だから、JRはJRで自分のところの列車のお客様を増やす努力をすればよいわけで、いすみ鉄道がJRの心配をする必要はないと考えています。
こんなことを言うと、「3セクの社長の分際で生意気だ。」とJRは怒るかもしれませんが、だいたいそういうことに目くじらを立てるのは下っ端の人間だというのが世の常でありますから、JRだって上の方の人たちはみなさんしっかり考えていらっしゃるはずだし、いすみ鉄道のやり方から学べるものはいくらでもあるはずだと、一生懸命研究しているはずなんです。
当然のことですが、いすみ鉄道はJRに喧嘩を売っているわけでもなんでもなくて、例えば、都内南部や神奈川県方面からの人は車でアクアラインを通ってくるのが便利ですが、東京西部や城北地区、埼玉方面からはやっぱりJRでいらしていただくのが便利だと考えていますから、日帰り観光地のいすみ鉄道としては東京発の「わかしお1号」と「新宿わかしお」の到着に合わせて、大原で接続するキハのダイヤを設定していますし、共同企画をお願いしてホームページのTOPに「JRとのコラボ企画」を宣伝しているわけで、上総中野まで小湊鉄道が4両で来ても何とか全員を乗せきれるように、土休日に上総中野で接続する列車にも主にキハを充てているということなんです。
皆様、いすみ鉄道へいらっしゃるときは、どうぞお好きな方法でお越しください。
そしてそれぞれの楽しみ方ができるのが、ローカル線の楽しいところなんですね。

先日、JR新潟支社と北越急行と新潟県十日町の行政の皆様方がいすみ鉄道に勉強にいらっしゃいました。
「うちから何を勉強するんですか? なにもないですよ。
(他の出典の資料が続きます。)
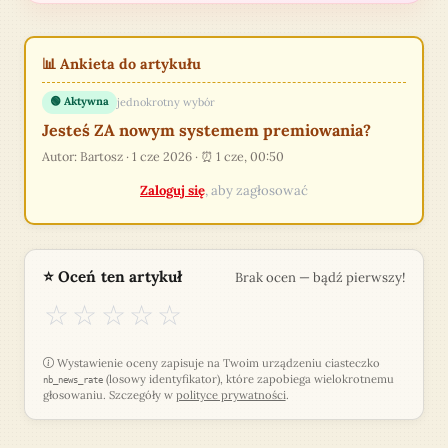
📊 Ankieta do artykułu
🟢 Aktywna
jednokrotny wybór
Jesteś ZA nowym systemem premiowania?
Autor: Bartosz
·
1 cze 2026
·
⏰ 1 cze, 00:50
Zaloguj się
, aby zagłosować
⭐ Oceń ten artykuł
Brak ocen — bądź pierwszy!
☆
☆
☆
☆
☆
Wystawienie oceny zapisuje na Twoim urządzeniu ciasteczko
(losowy identyfikator), które zapobiega wielokrotnemu
nb_news_rate
głosowaniu. Szczegóły w
polityce prywatności
.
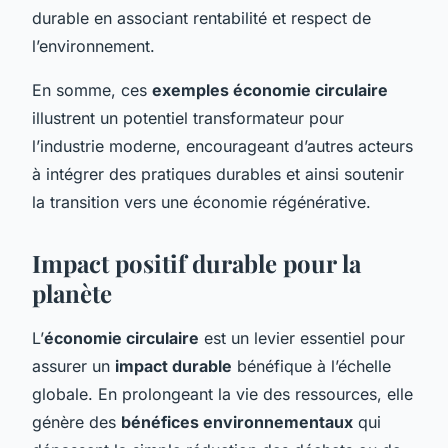
durable en associant rentabilité et respect de
l’environnement.
En somme, ces
exemples économie circulaire
illustrent un potentiel transformateur pour
l’industrie moderne, encourageant d’autres acteurs
à intégrer des pratiques durables et ainsi soutenir
la transition vers une économie régénérative.
Impact positif durable pour la
planète
L’
économie circulaire
est un levier essentiel pour
assurer un
impact durable
bénéfique à l’échelle
globale. En prolongeant la vie des ressources, elle
génère des
bénéfices environnementaux
qui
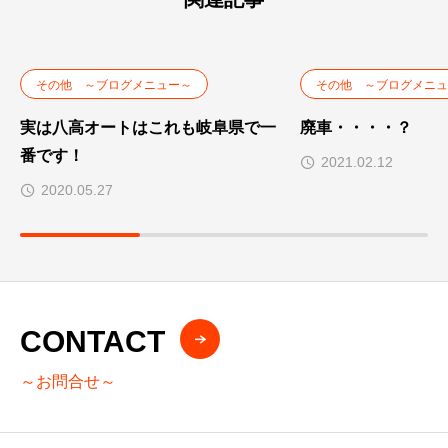
その他 ～ブログメニュー～
その他 ～ブログメニュ
実は八高オートはこれも岐阜県で一
廃車・・・・？
番です！
2021.02.12
2020.05.27
CONTACT
～お問合せ～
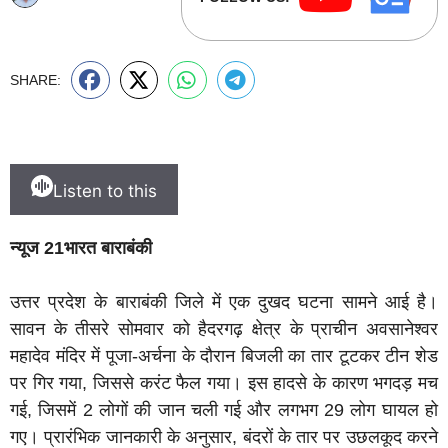
SHARE:
Listen to this
न्यूज 21भारत बाराबंकी
उत्तर प्रदेश के बाराबंकी जिले में एक दुखद घटना सामने आई है।
सावन के तीसरे सोमवार को हैदरगढ़ क्षेत्र के प्राचीन अवसानेश्वर
महादेव मंदिर में पूजा-अर्चना के दौरान बिजली का तार टूटकर टीन शेड
पर गिर गया, जिससे करंट फैल गया। इस हादसे के कारण भगदड़ मच
गई, जिसमें 2 लोगों की जान चली गई और लगभग 29 लोग घायल हो
गए। प्रारंभिक जानकारी के अनुसार, बंदरों के तार पर उछलकूद करने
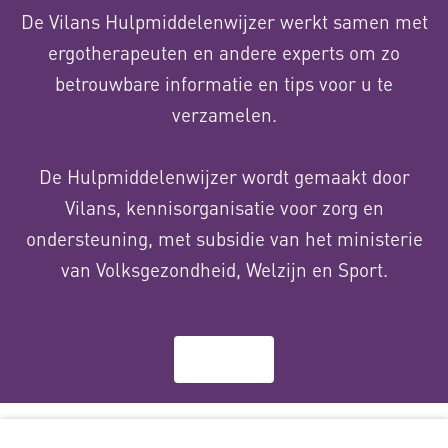
De Vilans Hulpmiddelenwijzer werkt samen met
ergotherapeuten en andere experts om zo
betrouwbare informatie en tips voor u te
verzamelen.
De Hulpmiddelenwijzer wordt gemaakt door
Vilans, kennisorganisatie voor zorg en
ondersteuning, met subsidie van het ministerie
van Volksgezondheid, Welzijn en Sport.
Over ons
Deze website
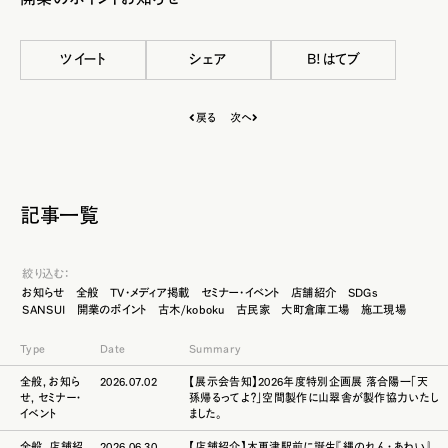
ツイート
シェア
B!はてブ
戻る
次へ
記事一覧
絞り込む：
お知らせ
全般
TV・メディア掲載
セミナー・イベント
店舗紹介
SDGs
SANSUI
開業のポイント
古木/koboku
古民家
大町倉庫工場
施工現場
Type
Date
Summary
全般
,
お知ら
2026.07.02
【展示会告知】2026年度特別企画展 落合陽一「天
せ
,
セミナー・
孫帰るってよ？」空間製作に山翠舎が製作協力いたし
イベント
ました。
全般
,
店舗紹
2026.06.30
【店舗紹介】木更津駅前に誕生『縄のれん・あわい』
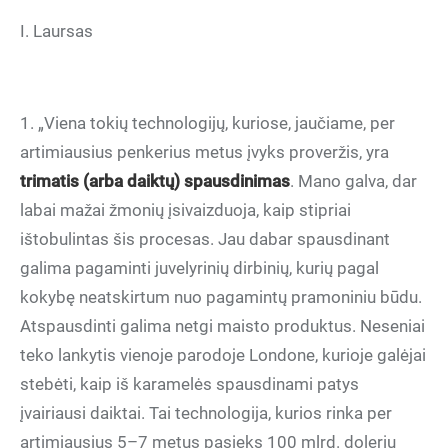
I. Laursas
1. „Viena tokių technologijų, kuriose, jaučiame, per
artimiausius penkerius metus įvyks proveržis, yra
trimatis (arba daiktų) spausdinimas
. Mano galva, dar
labai mažai žmonių įsivaizduoja, kaip stipriai
ištobulintas šis procesas. Jau dabar spausdinant
galima pagaminti juvelyrinių dirbinių, kurių pagal
kokybę neatskirtum nuo pagamintų pramoniniu būdu.
Atspausdinti galima netgi maisto produktus. Neseniai
teko lankytis vienoje parodoje Londone, kurioje galėjai
stebėti, kaip iš karamelės spausdinami patys
įvairiausi daiktai. Tai technologija, kurios rinka per
artimiausius 5–7 metus pasieks 100 mlrd. dolerių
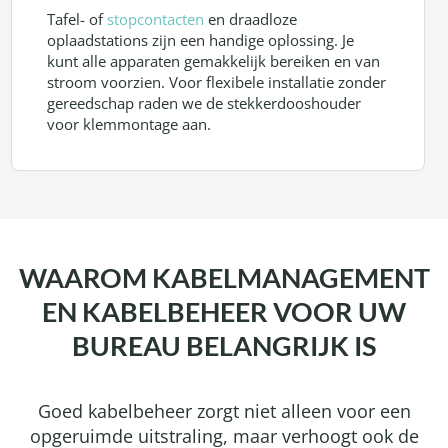
Tafel- of
stopcontacten
en draadloze
oplaadstations zijn een handige oplossing. Je
kunt alle apparaten gemakkelijk bereiken en van
stroom voorzien. Voor flexibele installatie zonder
gereedschap raden we de stekkerdooshouder
voor klemmontage aan.
WAAROM KABELMANAGEMENT
EN KABELBEHEER VOOR UW
BUREAU BELANGRIJK IS
Goed kabelbeheer zorgt niet alleen voor een
opgeruimde uitstraling, maar verhoogt ook de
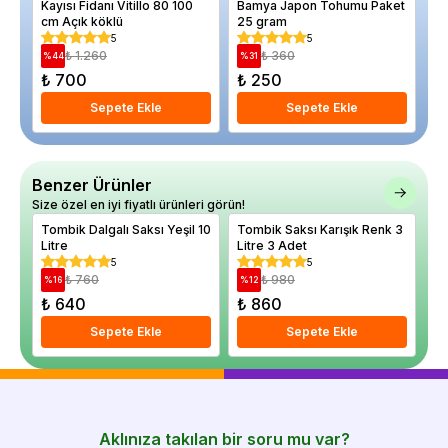
Kayısı Fidanı Vitillo 80 100
Bamya Japon Tohumu Paket
Ce
cm Açık köklü
25 gram
Aç
5
5
₺ 1.260
₺ 360
%
44
%
31
%
₺ 700
₺ 250
₺
Sepete Ekle
Sepete Ekle
Benzer Ürünler
Size özel en iyi fiyatlı ürünleri görün!
Tombik Dalgalı Saksı Yeşil 10
Tombik Saksı Karışık Renk 3
To
Litre
Litre 3 Adet
5
5
₺ 760
₺ 980
%
16
%
12
%
₺ 640
₺ 860
₺
Sepete Ekle
Sepete Ekle
Aklınıza takılan bir soru mu var?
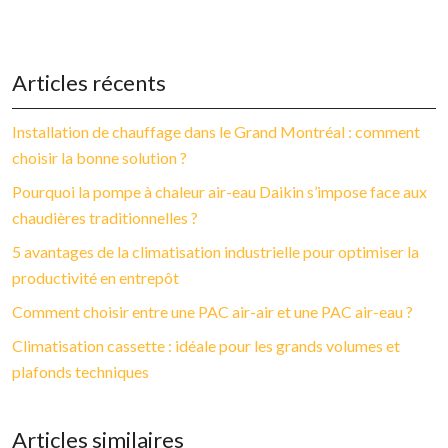
Articles récents
Installation de chauffage dans le Grand Montréal : comment
choisir la bonne solution ?
Pourquoi la pompe à chaleur air-eau Daikin s’impose face aux
chaudières traditionnelles ?
5 avantages de la climatisation industrielle pour optimiser la
productivité en entrepôt
Comment choisir entre une PAC air-air et une PAC air-eau ?
Climatisation cassette : idéale pour les grands volumes et
plafonds techniques
Articles similaires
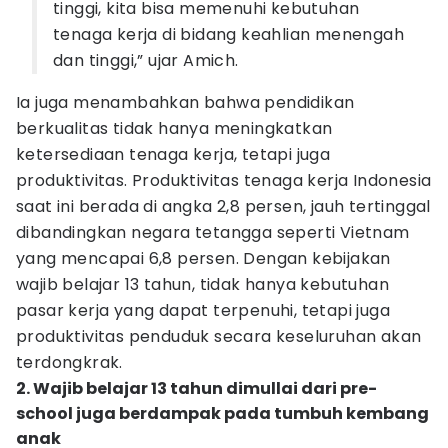
tinggi, kita bisa memenuhi kebutuhan
tenaga kerja di bidang keahlian menengah
dan tinggi,” ujar Amich.
Ia juga menambahkan bahwa pendidikan
berkualitas tidak hanya meningkatkan
ketersediaan tenaga kerja, tetapi juga
produktivitas. Produktivitas tenaga kerja Indonesia
saat ini berada di angka 2,8 persen, jauh tertinggal
dibandingkan negara tetangga seperti Vietnam
yang mencapai 6,8 persen. Dengan kebijakan
wajib belajar 13 tahun, tidak hanya kebutuhan
pasar kerja yang dapat terpenuhi, tetapi juga
produktivitas penduduk secara keseluruhan akan
terdongkrak.
2. Wajib belajar 13 tahun dimullai dari pre-
school juga berdampak pada tumbuh kembang
anak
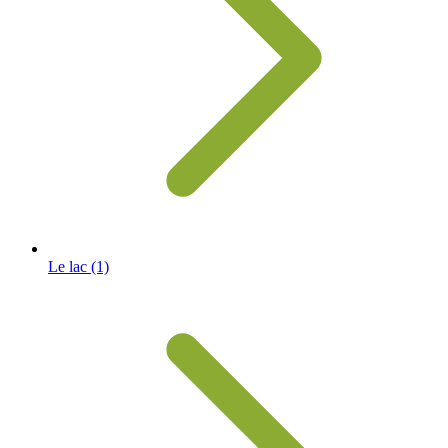
Le lac
(1)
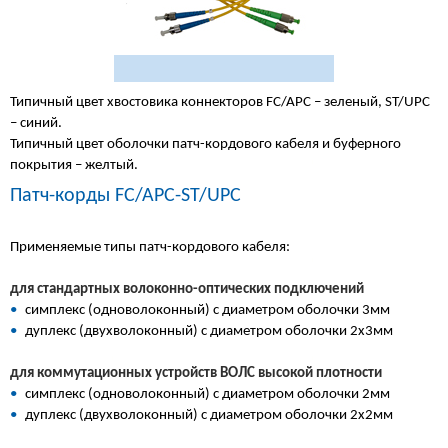
Типичный цвет хвостовика коннекторов FC/APC – зеленый, ST/UPC
– синий.
Типичный цвет оболочки патч-кордового кабеля и буферного
покрытия – желтый.
Патч-корды FC/APC-ST/UPC
Применяемые типы патч-кордового кабеля:
для стандартных волоконно-оптических подключений
•
симплекс (одноволоконный) с диаметром оболочки 3мм
•
дуплекс (двухволоконный) с диаметром оболочки 2х3мм
для коммутационных устройств ВОЛС высокой плотности
•
симплекс (одноволоконный) с диаметром оболочки 2мм
•
дуплекс (двухволоконный) с диаметром оболочки 2х2мм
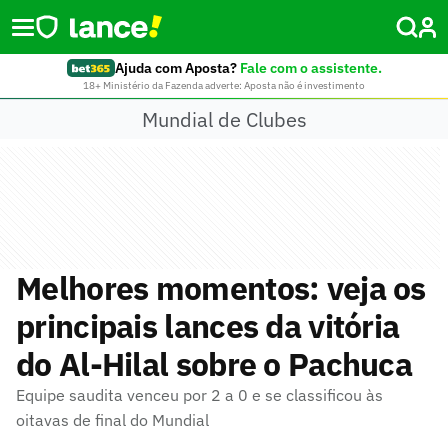
Ajuda com Aposta?
Fale com o assistente.
18+ Ministério da Fazenda adverte: Aposta não é investimento
Mundial de Clubes
Melhores momentos: veja os
principais lances da vitória
do Al-Hilal sobre o Pachuca
Equipe saudita venceu por 2 a 0 e se classificou às
oitavas de final do Mundial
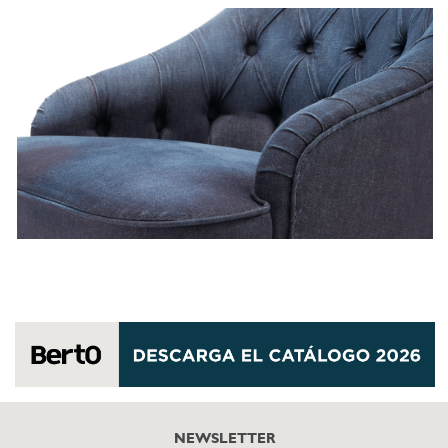
NEWSLETTER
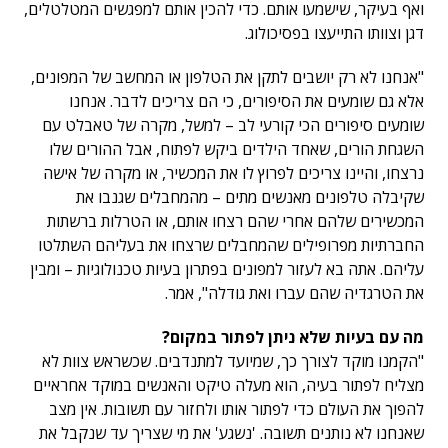
ואף בעיקר, שישמעו אותם. כדי להכין אותם למפגשים המטלטלים,
דגן וצוותו התייעצו בפסיכולוג.
"אנחנו לא רק יושבים לתקן את הטלפון או המחשב של המפונים,
אלא גם שומעים את הסיפורים, כי הם צריכים לדבר. אנחנו
שומעים סיפורים הכי קורעי לב – למשל, מקרה של טאבלט עם
השגחת הורים, שאחד הילדים ביקש לפתוח, אבל ההורים שלו
נרצחו, והיינו צריכים לפרוץ לו את המכשיר, או מקרה של אישה
שקיבלה טלפונים מאנשים מתים – מהמחבלים שגנבו את
המכשירים שלהם אחרי שהם רצחו אותם, או הטרלות ברשתות
החברתיות מפרופילים שהמחבלים שרצחו את בעליהם השתלטו
עליהם. אתה בא לעזור למפונים בפתרון בעיות טכנולוגיות – ומבין
את הטרגדיה שהם עברו ואת גודלה", אמר.
מה עם בעיות שלא ניתן לפתור במקום?
"הקמנו מוקד לצורך כך, שמיועד למתנדבים. שכשראש צוות לא
מצליח לפתור בעיה, הוא מעלה טיקט והאנשים במוקד אחראיים
להפוך את העולם כדי לפתור אותו ולחזור עם תשובות. אין מצב
שאנחנו לא נותנים תשובה. 'נשגע' את מי שצריך עד שנקבל את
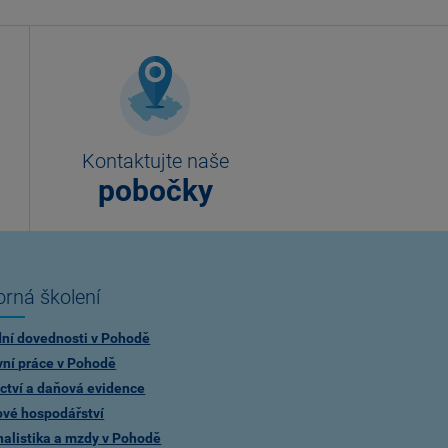
Kontaktujte naše
pobočky
rná školení
dní dovednosti v Pohodě
vní práce v Pohodě
ctví a daňová evidence
ové hospodářství
alistika a mzdy v Pohodě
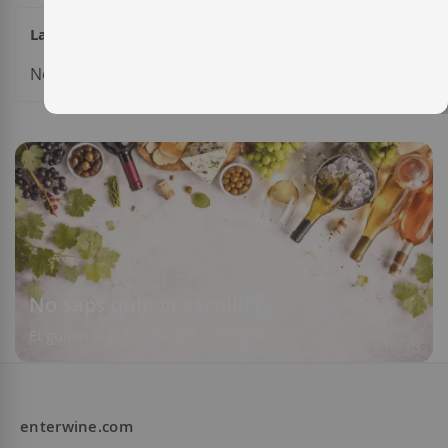
La meva llista de desitjos
No tens cap element a la teva llista de desitjos.
No saps quin vi escollir?
Et guiem segons els teus gustos
enterwine.com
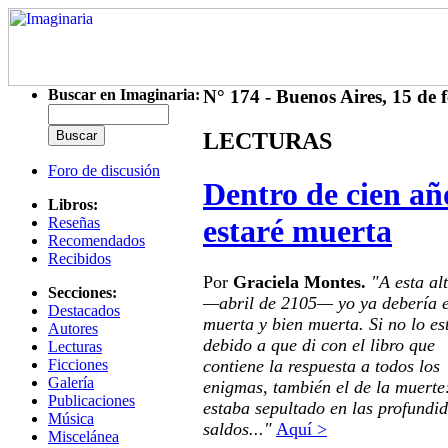
Buscar en Imaginaria:
N° 174 - Buenos Aires, 15 de 
LECTURAS
Foro de discusión
Dentro de cien añ
Libros:
estaré muerta
Reseñas
Recomendados
Recibidos
Por
Graciela Montes.
"A esta al
Secciones:
—abril de 2105— yo ya debería e
Destacados
muerta y bien muerta. Si no lo es
Autores
debido a que di con el libro que
Lecturas
contiene la respuesta a todos los
Ficciones
Galería
enigmas, también el de la muerte
Publicaciones
estaba sepultado en las profundi
Música
saldos..."
Aquí >
Miscelánea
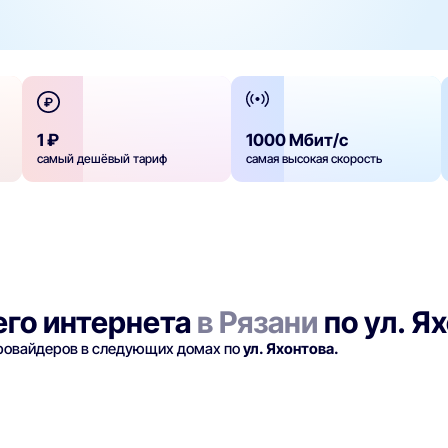
1 ₽
1000 Мбит/с
самый дешёвый тариф
самая высокая скорость
го интернета
в Рязани
по ул. Я
провайдеров в следующих домах по
ул. Яхонтова.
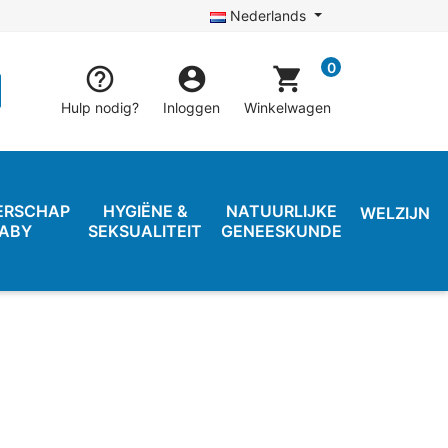
Nederlands
0


shopping_cart
Hulp nodig?
Inloggen
Winkelwagen
ERSCHAP
HYGIËNE &
NATUURLIJKE
WELZIJN
BABY
SEKSUALITEIT
GENEESKUNDE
」と申し上げましたが、皆様とても熱心なんです。
JR新潟支社の皆様は今年に入ってから「イタリアンランチクルーズ」など視察にいらしていただいていますし、十日町の方々も2度目のご訪問なんですが、なんでそんなに真剣なのかというと、来年、北陸新幹線が開業すると富山、金沢方面への乗客の流れが北越急行を通らなくなりますし、十日町もルートから外れます。上越新幹線だって、現在は越後湯沢までほぼ満席ですが、それがなくなるわけなんです。
だから皆さん真剣なんですね。
先を見据えてどんどん行動していくという皆様方の姿勢から、私もたくさんのものを学ばせていただきました。
ぜひ一緒に頑張りましょう。
ご訪問ありがとうございました。
余談ですが、北陸新幹線開業後、北越急行「ほくほく線」はたぶん何らかの形の観光列車を走らせると思うのですが、どんな列車を走らせてくれるか、今から楽しみですね。
私としては大いに期待しています。
だからお茶を濁したような車両や、どこかのパクリのような列車じゃ許しませんよ。
いすみ鉄道に視察にいらしたんですから、半端な気持ちで観光列車などできませんからね。
ということで、今から本当に楽しみです。